Task requirements ->
The data below should be copied out exactly, with its pictures omitted.

Records shown ->
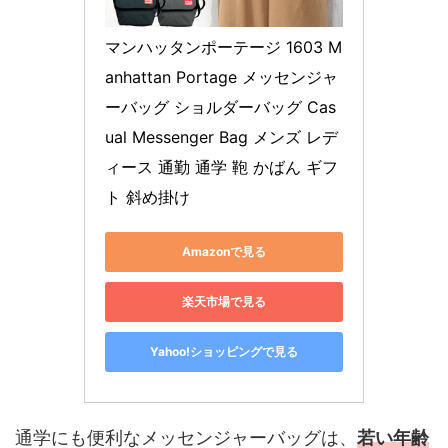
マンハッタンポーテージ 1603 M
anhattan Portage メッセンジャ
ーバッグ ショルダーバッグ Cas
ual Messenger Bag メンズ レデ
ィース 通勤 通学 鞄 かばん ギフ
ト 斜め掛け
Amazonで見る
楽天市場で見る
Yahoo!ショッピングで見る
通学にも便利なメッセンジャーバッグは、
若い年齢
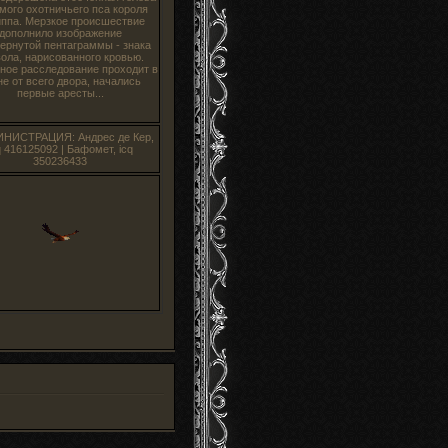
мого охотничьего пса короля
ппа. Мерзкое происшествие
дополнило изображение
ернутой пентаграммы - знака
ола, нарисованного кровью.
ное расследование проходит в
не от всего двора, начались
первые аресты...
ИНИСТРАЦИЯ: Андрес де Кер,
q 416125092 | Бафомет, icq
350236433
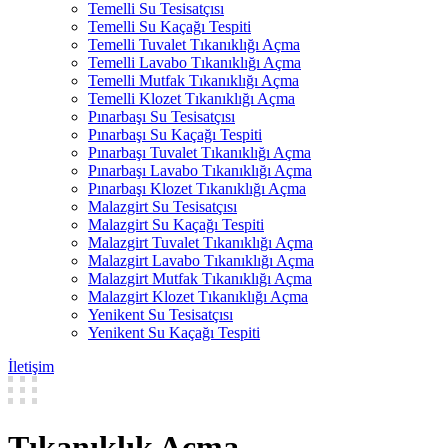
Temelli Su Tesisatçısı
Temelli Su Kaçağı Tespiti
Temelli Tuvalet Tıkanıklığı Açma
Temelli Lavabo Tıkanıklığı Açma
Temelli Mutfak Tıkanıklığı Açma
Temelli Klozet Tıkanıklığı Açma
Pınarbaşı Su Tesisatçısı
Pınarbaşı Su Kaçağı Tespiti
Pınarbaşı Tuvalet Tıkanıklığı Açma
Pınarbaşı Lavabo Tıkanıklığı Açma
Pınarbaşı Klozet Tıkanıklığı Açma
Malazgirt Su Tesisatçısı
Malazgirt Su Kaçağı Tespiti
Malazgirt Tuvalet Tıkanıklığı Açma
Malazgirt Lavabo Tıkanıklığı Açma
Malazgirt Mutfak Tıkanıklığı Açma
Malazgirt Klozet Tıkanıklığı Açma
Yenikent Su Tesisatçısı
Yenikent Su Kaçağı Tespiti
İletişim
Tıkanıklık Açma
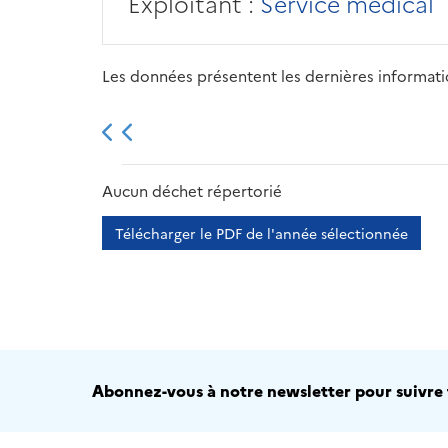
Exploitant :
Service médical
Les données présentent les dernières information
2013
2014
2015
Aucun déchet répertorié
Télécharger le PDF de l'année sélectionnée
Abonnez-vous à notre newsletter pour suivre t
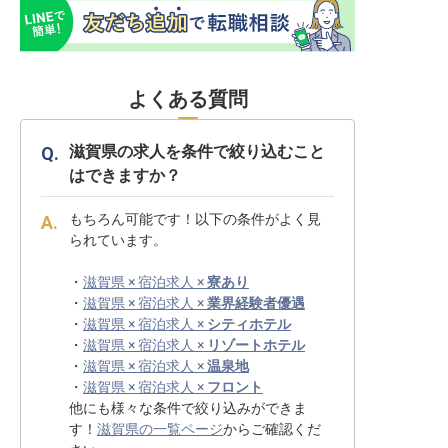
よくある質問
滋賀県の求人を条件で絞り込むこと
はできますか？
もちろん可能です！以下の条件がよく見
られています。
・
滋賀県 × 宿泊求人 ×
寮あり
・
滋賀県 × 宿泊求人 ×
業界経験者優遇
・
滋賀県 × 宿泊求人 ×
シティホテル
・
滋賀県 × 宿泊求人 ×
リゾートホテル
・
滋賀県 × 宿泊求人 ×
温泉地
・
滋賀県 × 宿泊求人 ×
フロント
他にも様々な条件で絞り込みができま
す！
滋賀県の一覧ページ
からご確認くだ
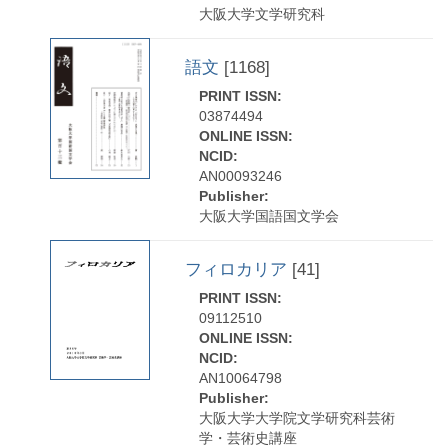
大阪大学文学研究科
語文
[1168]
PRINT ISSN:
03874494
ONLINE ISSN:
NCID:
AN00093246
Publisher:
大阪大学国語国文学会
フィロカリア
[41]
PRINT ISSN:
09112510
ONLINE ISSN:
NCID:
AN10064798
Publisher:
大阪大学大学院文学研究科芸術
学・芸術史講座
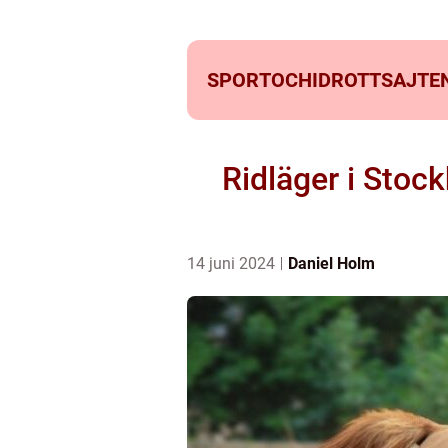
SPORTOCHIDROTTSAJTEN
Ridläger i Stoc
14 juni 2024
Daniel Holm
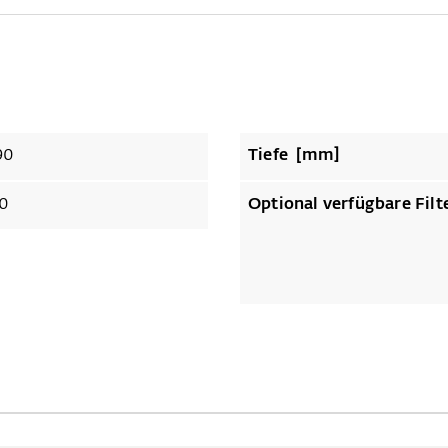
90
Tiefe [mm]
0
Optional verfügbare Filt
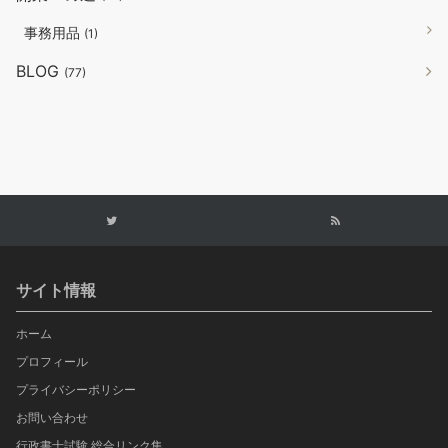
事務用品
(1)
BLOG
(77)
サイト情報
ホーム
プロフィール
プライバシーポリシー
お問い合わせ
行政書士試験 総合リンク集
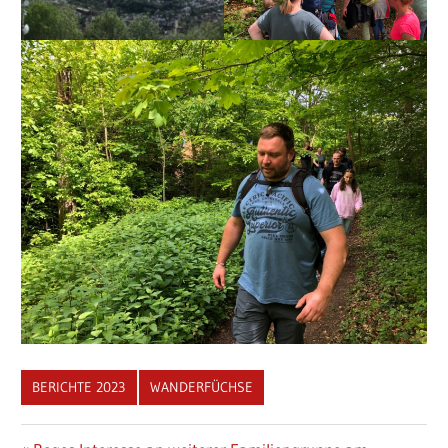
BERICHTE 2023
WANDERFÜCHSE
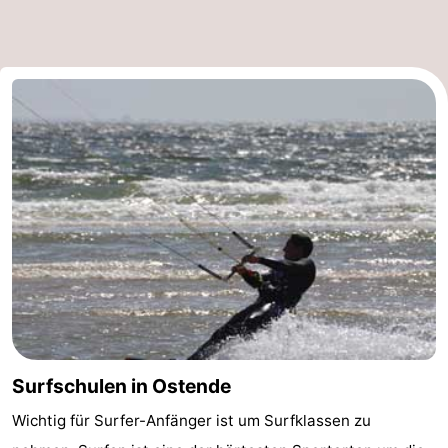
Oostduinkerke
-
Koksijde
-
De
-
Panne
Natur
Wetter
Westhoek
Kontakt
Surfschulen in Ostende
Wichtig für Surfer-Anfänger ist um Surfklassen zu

Response ->
マンハッタンポーテージ 1603 M
anhattan Portage メッセンジャ
ーバッグ ショルダーバッグ Cas
ual Messenger Bag メンズ レデ
ィース 通勤 通学 鞄 かばん ギフ
ト 斜め掛け
Amazonで見る
楽天市場で見る
Yahoo!ショッピングで見る
通学にも便利なメッセンジャーバッグは、
若い年齢
мого охотничьего пса короля
ппа. Мерзкое происшествие
дополнило изображение
ернутой пентаграммы - знака
ола, нарисованного кровью.
ное расследование проходит в
не от всего двора, начались
первые аресты...
ИНИСТРАЦИЯ: Андрес де Кер,
q 416125092 | Бафомет, icq
350236433
Temelli Su Tesisatçısı
Temelli Su Kaçağı Tespiti
Temelli Tuvalet Tıkanıklığı Açma
Temelli Lavabo Tıkanıklığı Açma
Temelli Mutfak Tıkanıklığı Açma
Temelli Klozet Tıkanıklığı Açma
Pınarbaşı Su Tesisatçısı
Pınarbaşı Su Kaçağı Tespiti
Pınarbaşı Tuvalet Tıkanıklığı Açma
Pınarbaşı Lavabo Tıkanıklığı Açma
Pınarbaşı Klozet Tıkanıklığı Açma
Malazgirt Su Tesisatçısı
Malazgirt Su Kaçağı Tespiti
Malazgirt Tuvalet Tıkanıklığı Açma
Malazgirt Lavabo Tıkanıklığı Açma
Malazgirt Mutfak Tıkanıklığı Açma
Malazgirt Klozet Tıkanıklığı Açma
Yenikent Su Tesisatçısı
Yenikent Su Kaçağı Tespiti
İletişim
Tıkanıklık Açma
Exploitant :
Service médical
Les données présentent les dernières information
2013
2014
2015
Aucun déchet répertorié
Télécharger le PDF de l'année sélectionnée
Abonnez-vous à notre newsletter pour suivre t
よくある質問
滋賀県の求人を条件で絞り込むこと
はできますか？
もちろん可能です！以下の条件がよく見
られています。
・
滋賀県 × 宿泊求人 ×
寮あり
・
滋賀県 × 宿泊求人 ×
業界経験者優遇
・
滋賀県 × 宿泊求人 ×
シティホテル
・
滋賀県 × 宿泊求人 ×
リゾートホテル
・
滋賀県 × 宿泊求人 ×
温泉地
・
滋賀県 × 宿泊求人 ×
フロント
他にも様々な条件で絞り込みができま
す！
滋賀県の一覧ページ
からご確認くだ
大阪大学文学研究科
語文
[1168]
PRINT ISSN:
03874494
ONLINE ISSN:
NCID:
AN00093246
Publisher:
大阪大学国語国文学会
フィロカリア
[41]
PRINT ISSN:
09112510
ONLINE ISSN:
NCID:
AN10064798
Publisher:
大阪大学大学院文学研究科芸術
学・芸術史講座
SPORTOCHIDROTTSAJTEN
Ridläger i Stoc
14 juni 2024
Daniel Holm
90
Tiefe [mm]
0
Optional verfügbare Filt
事務用品
(1)
BLOG
(77)
サイト情報
ホーム
プロフィール
プライバシーポリシー
お問い合わせ
行政書士試験 総合リンク集
BERICHTE 2023
WANDERFÜCHSE
Oostduinkerke
-
Koksijde
-
De
-
Panne
Natur
Wetter
Westhoek
Kontakt
Surfschulen in Ostende
Wichtig für Surfer-Anfänger ist um Surfklassen zu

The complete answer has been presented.